Viewing 9 posts - 1 through 9 (of 9 total)
  • Author
  • MissusLeata

    I’m struggling with the idea of fairy tales. I read My Father’s Dragon to my kids and we all loved it. I loved the vivid imaginary world and how fun it was. The boys loved the dragon.

    I just started reading Five Children and It to them and my oldest(almost 7) is having a hard time with the wish-granting. He sees it as the Sand Fairy playing God.

    What would you do? Put it away? Work on training hid conscience to understand what a fable is? I’m just not sure.

    And it doesn’t help that I have a pretty conservative background and was taught that any thing that couldn’t fit with reality is a sin because Phil. 4:8 says to think on true things. Any thoughts?

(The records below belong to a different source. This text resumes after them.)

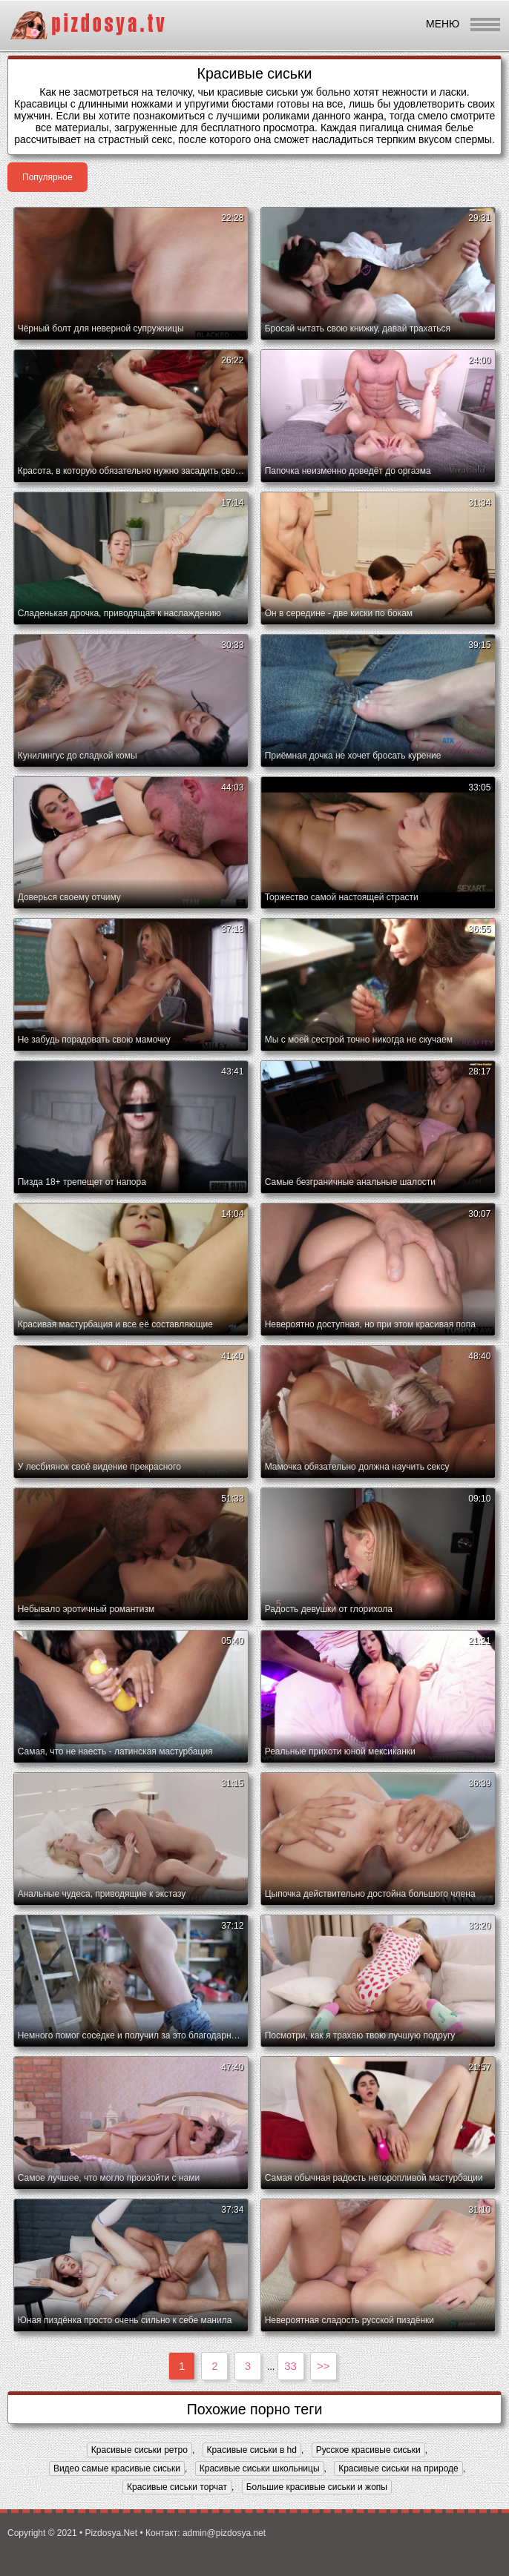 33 (290, 2365)
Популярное (47, 177)
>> (323, 2365)
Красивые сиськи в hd (252, 2450)
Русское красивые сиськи (368, 2450)
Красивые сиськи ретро (139, 2450)
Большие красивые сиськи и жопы (316, 2487)
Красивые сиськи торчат (177, 2487)
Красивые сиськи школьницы (260, 2468)
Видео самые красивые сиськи (116, 2468)
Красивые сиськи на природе (398, 2468)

    I’m not familiar with Five Children and It. I just wanted to say that when my girls were little, I wondered if we should skip the fairy tales because of all the witches and whatnot.  Then I read somewhere (Gurien? that guy with the unpronouneable name) said that fairy tales are important for children because it exposes them to evil and they learn that evil things can happen to them, but that good triumphs over evil.

    So I read fairy tales to my children.  When they ask about witches and things I explain that there are some evil people who worship satan rather than God. 

    Everything like My Father’s Dragon, Cinderella (my favorite!),  Roman and Greek Gods and Goddesses, Santa Claus, etc.,  I explain as being make-believe. 


    I think you can explain more about make believe and the difference between God preforming miracles and answereing prayers as opposed to a wish being granted by a make believe magic creature.  You could use it as a teaching point that yes the sand fairy is granting wishes in a manner that aprears like God, but the childrens wishes turn out all wrong. The sand fairy is compelled to grant their wishes regardless of good sense.  God knows best and for that reason many times does not answer our prayers when we have our hearts set on earthly desires.   You will know best if he would understand this more or still struggle over it.  If it is going to be a hardship for you ds, then it would be best to drop the book.  There are many great books out there that can be read instead.



    We loved the Five Children and It! If your child is bothered, you might want to lay it aside for now. But if it is just you, I would spend some time reading what CM and others say about fairy tales. Here is one blog post I did on it which quotes CM and links to a much better post than mine:


    My kids have never had a problem thinking that story things like witches and magic would be okay in real life (and we have run across people that are in to such things!). Stories create other worlds where the rules of our world don’t apply in order to teach us about our world. If your kids are old enough, I would ask them what they think the author is trying to show about our world. The truth is they find that wishes aren’t all they are cracked up to be. Then you could even lead in to how God is better than the It of the book since He gives us what we need, not just what we ask for.



    Also, remember that there is more than one meaning of “true”.  “True” does not just mean “factually accurate” although that can be part of it.  “True” can also mean something that is true to real life—and 5 Children and It qualifies hands-down!  If you ask me, it’s actually a subtly subversive book AGAINST “asking for wishes”, AGAINST “magic solving all problems” because it teaches us that sometimes, getting just what we think we want with no effort, is not really what we wanted at all!  The “world” granting our wishes is always going to leave us unhappy and unfulfilled.  This is a monumentally important lesson, IMO, and “true” in the true meaning of the word!


    And that is the beauty of a living book.


    Thank you, ruth and bookworm and nebby for the excellent responses; in particular, how to use these books as teaching moments and even including in your posts precisely what we can say.  So helpful!  This is close to my heart and I really appreciate the thoughtful replies.  Thank you.  Blessings, Angie


    Yes, lots of helpful answers. We got it out again this morning and after balking at first, I told him to just wait, he was going to learn from it and he got right back into the story. 🙂


    We are also reading this book right now! We are enjoying it so far. I agree with Ruth, Nebby and Bookworm’s responses wholeheartedly. In this situation I think I would point out to my child that God is ABSOLUTELY NOT a “wish granter” in any sense of the word. He is omnipotent. We do not have any “power” over God. He does not “grant wishes”…He holds the universe in the palm of His hand! In the story, the “it” simply had to be found and the finder then got his wish. Same concept as rubbing a genie lamp and getting three wishes. The wisher is supposedly the one with the power over the wish granter, except for the sneaky ways that the granter can make the wish less desirable. This is NOT the same as humanity’s relationship with God, at all. Having an understanding, even just a beginning one, that prayer is NOT wishing is very important spiritually for a child. This would be my take on the situation.



Viewing 9 posts - 1 through 9 (of 9 total)
  • The topic ‘Fairy Tales’ is closed to new replies.